The Rachel and Selim Benin School of Computer Science and Engineering, The Hebrew University of Jerusalem, Edmond J. Safra Campus, Givat Ram, 9190401, Jerusalem, Israel.
Department of Radiology, Hadassah Hebrew University Medical Center, Jerusalem, Israel.
Eur Radiol. 2019 Mar;29(3):1391-1399. doi: 10.1007/s00330-018-5695-5. Epub 2018 Sep 7.
To quantify the inter-observer variability of manual delineation of lesions and organ contours in CT to establish a reference standard for volumetric measurements for clinical decision making and for the evaluation of automatic segmentation algorithms.
Eleven radiologists manually delineated 3193 contours of liver tumours (896), lung tumours (1085), kidney contours (434) and brain hematomas (497) on 490 slices of clinical CT scans. A comparative analysis of the delineations was then performed to quantify the inter-observer delineation variability with standard volume metrics and with new group-wise metrics for delineations produced by groups of observers.

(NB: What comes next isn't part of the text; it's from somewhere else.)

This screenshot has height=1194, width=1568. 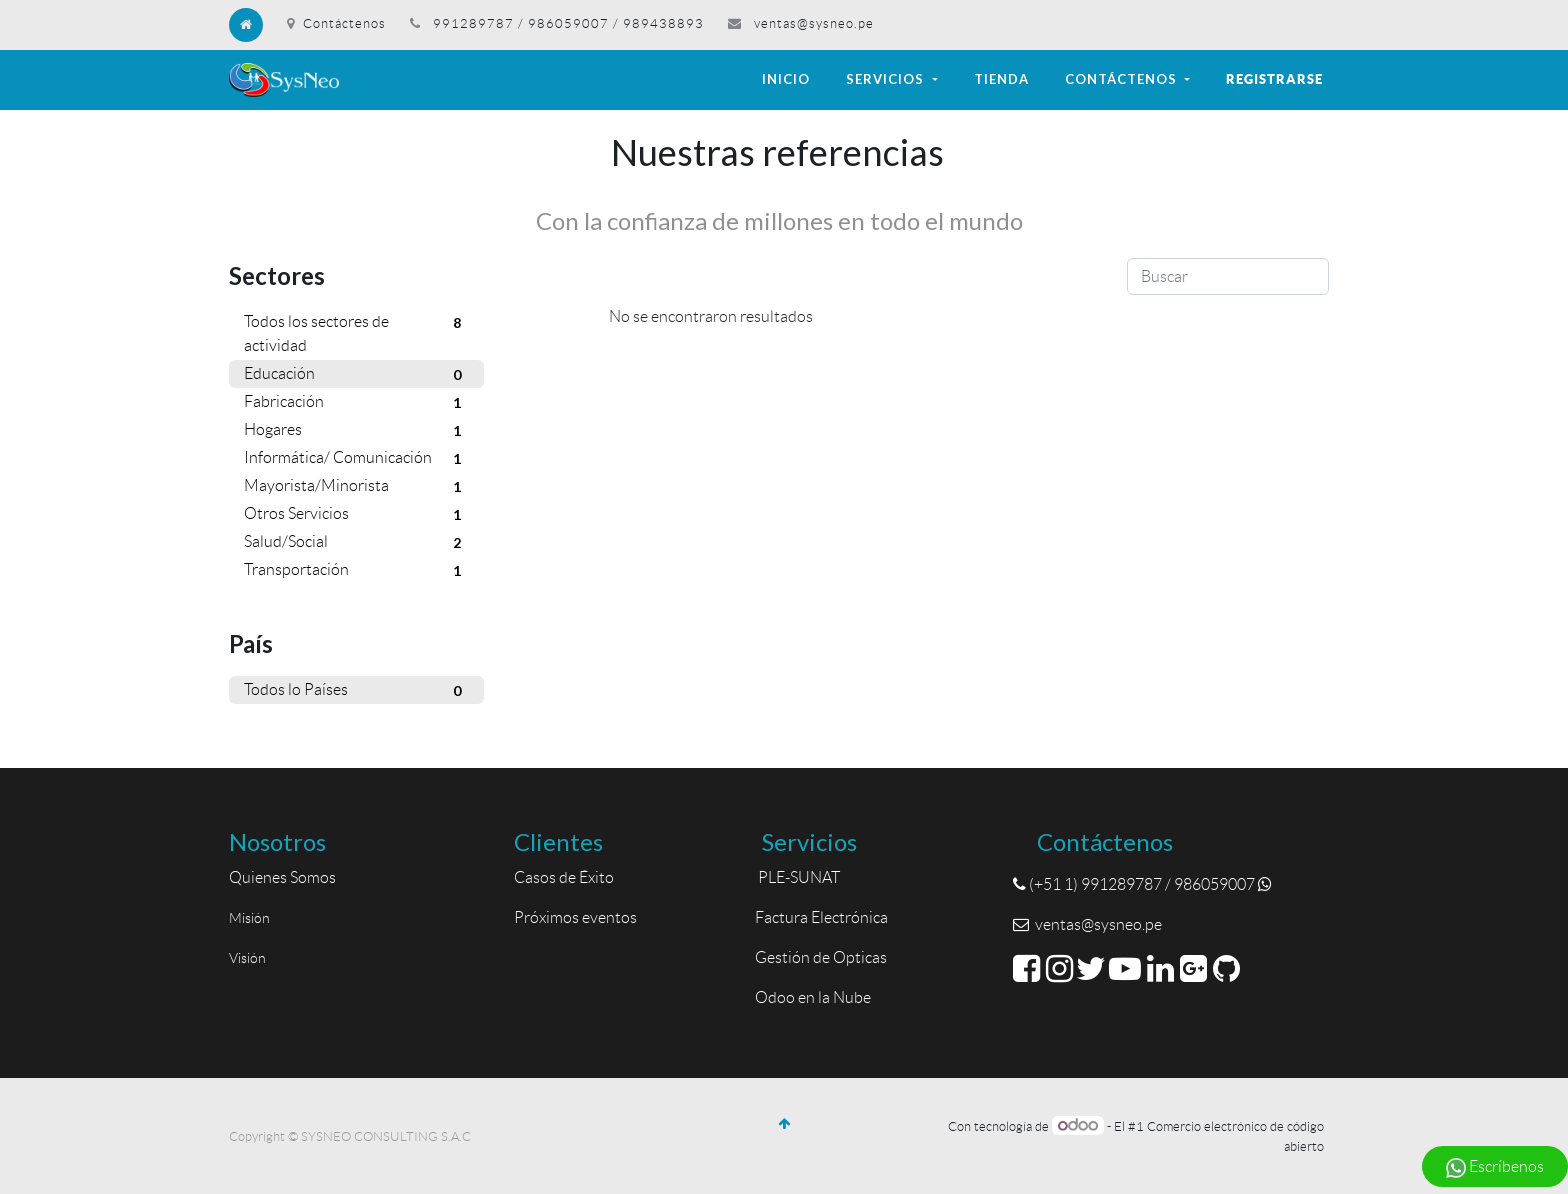 I want to click on Hogares, so click(x=356, y=431).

The mean volume overlap variability values and ranges (in %) between the delineations of two observers were: liver tumours 17.8 [-5.8,+7.2]%, lung tumours 20.8 [-8.8,+10.2]%, kidney contours 8.8 [-0.8,+1.2]% and brain hematomas 18 [-6.0,+6.0] %. For any two randomly selected observers, the mean delineation volume overlap variability was 5-57%. The mean variability captured by groups of two, three and five observers was 37%, 53% and 72%; eight observers accounted for 75-94% of the total variability. For all cases, 38.5% of the delineation non-agreement was due to parts of the delineation of a single observer disagreeing with the others. No statistical difference was found for the delineation variability between the observers based on their expertise.

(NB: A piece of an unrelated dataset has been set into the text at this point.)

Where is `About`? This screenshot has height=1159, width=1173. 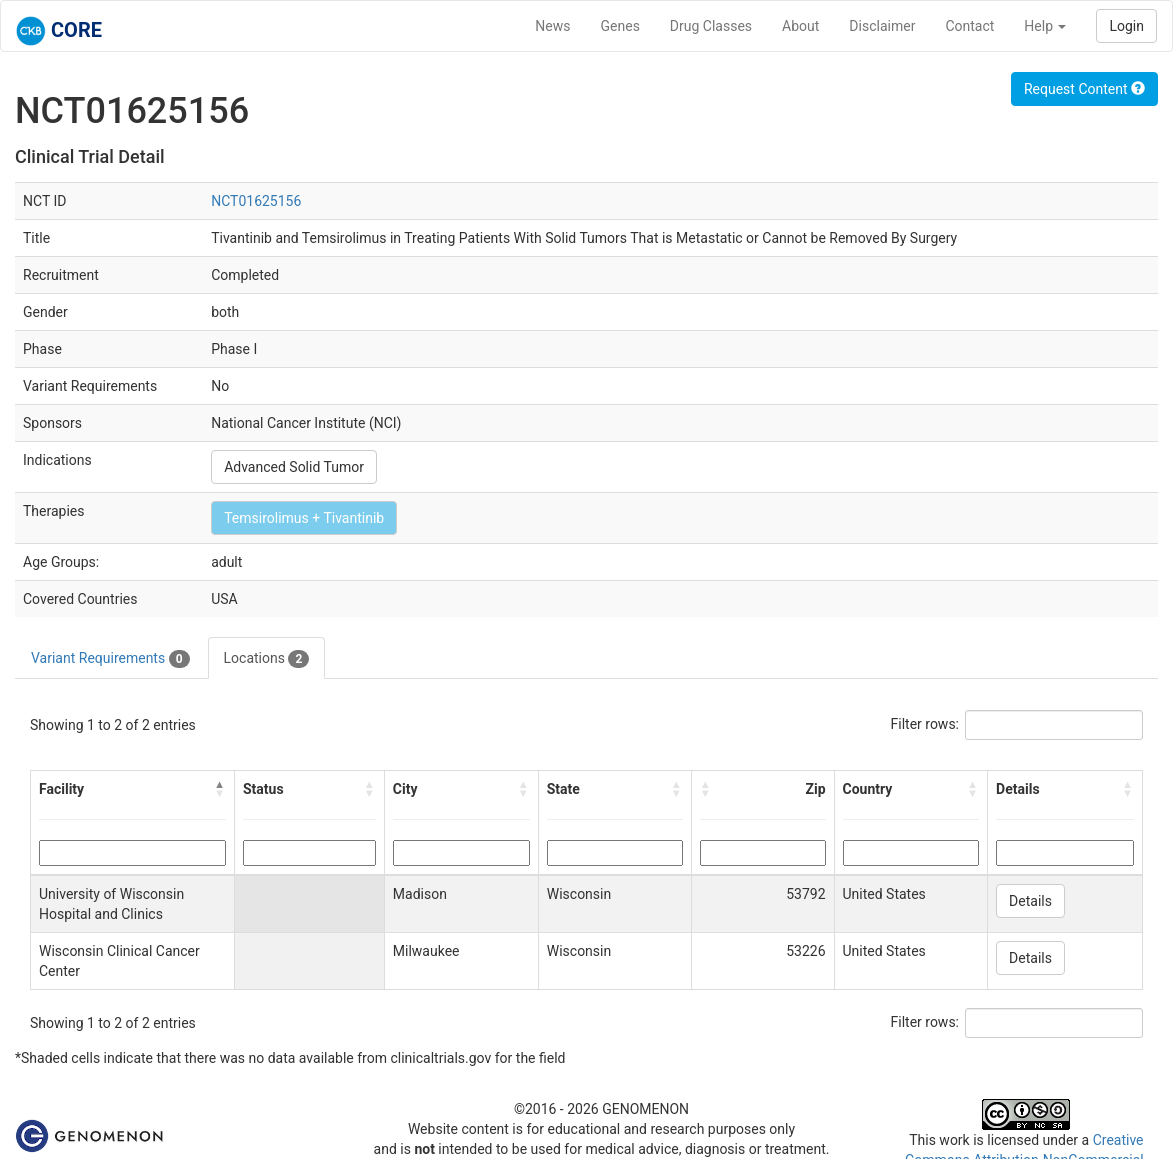 About is located at coordinates (800, 26).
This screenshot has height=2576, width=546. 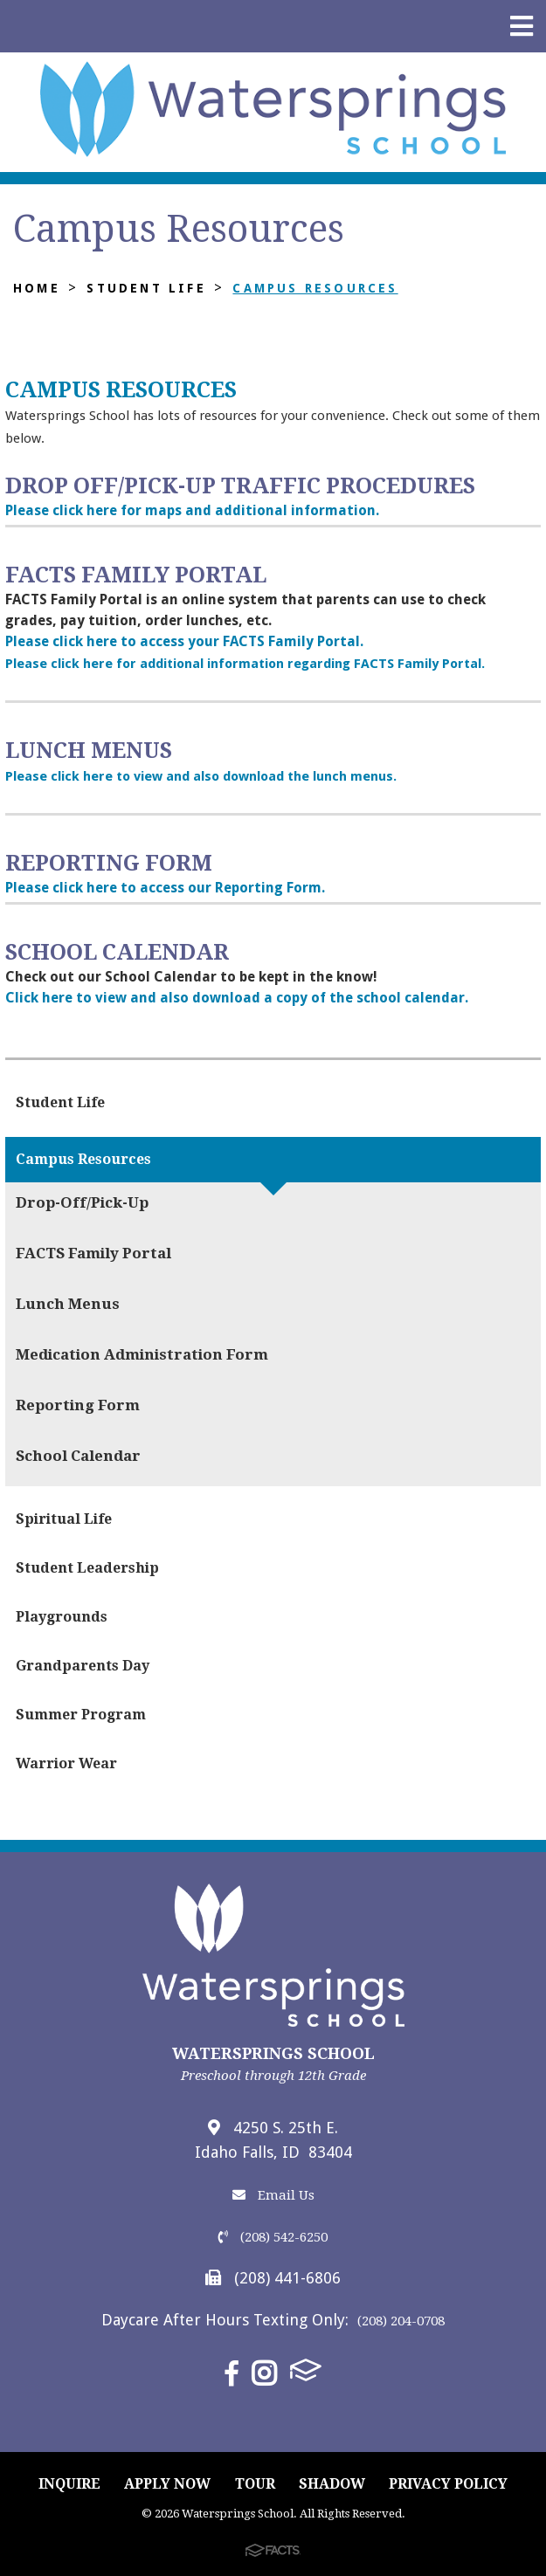 What do you see at coordinates (87, 1568) in the screenshot?
I see `Student Leadership` at bounding box center [87, 1568].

The variability in manual delineations for different structures and observers is large and spans a wide range across a variety of structures and pathologies. Two and even three observers may not be sufficient to establish the full range of inter-observer variability.
• This study quantifies the inter-observer variability of manual delineation of lesions and organ contours in CT. • The variability of manual delineations between two observers can be significant. Two and even three observers capture only a fraction of the full range of inter-observer variability observed in common practice. • Inter-observer manual delineation variability is necessary to establish a reference standard for radiologist training and evaluation and for the evaluation of automatic segmentation algorithms.
量化 CT 中手动勾画病变和器官轮廓的观察者间变异性,为临床决策和评估自动分割算法的容积测量建立参考标准。
11 名放射科医生在 490 张临床 CT 扫描切片上手动勾画了 3193 个肝肿瘤(896 个)、肺肿瘤(1085 个)、肾轮廓(434 个)和脑血肿(497 个)的轮廓。然后对这些勾画结果进行了对比分析,使用标准体积指标和新的组间指标来量化观察者间勾画的变异性。
两名观察者勾画结果的平均体积重叠变异性值及其范围(%)为:肝肿瘤 17.8 [-5.8,+7.2]%,肺肿瘤 20.8 [-8.8,+10.2]%,肾轮廓 8.8 [-0.8,+1.2]%和脑血肿 18 [-6.0,+6.0]%。对于任何两个随机选择的观察者,平均勾画体积重叠变异性为 5-57%。由两名、三名和五名观察者组成的组的平均变异性分别为 37%、53%和 72%;8 名观察者占总变异性的 75-94%。对于所有病例,38.5%的勾画不一致是由于单个观察者的勾画部分与其他观察者不一致。根据专家经验,观察者之间的勾画变异性没有统计学差异。
不同结构和观察者的手动勾画变异性很大,在各种结构和病变中范围广泛。两名甚至三名观察者可能不足以确定观察者间变异性的全部范围。
本研究量化了 CT 中病变和器官轮廓的手动勾画的观察者间变异性。
两名观察者之间的手动勾画变异性可能很大。两名甚至三名观察者仅能捕捉到在实际工作中观察到的观察者间变异性的一部分。
观察者间手动勾画变异性对于建立放射科医生培训和评估以及评估自动分割算法的参考标准是必要的。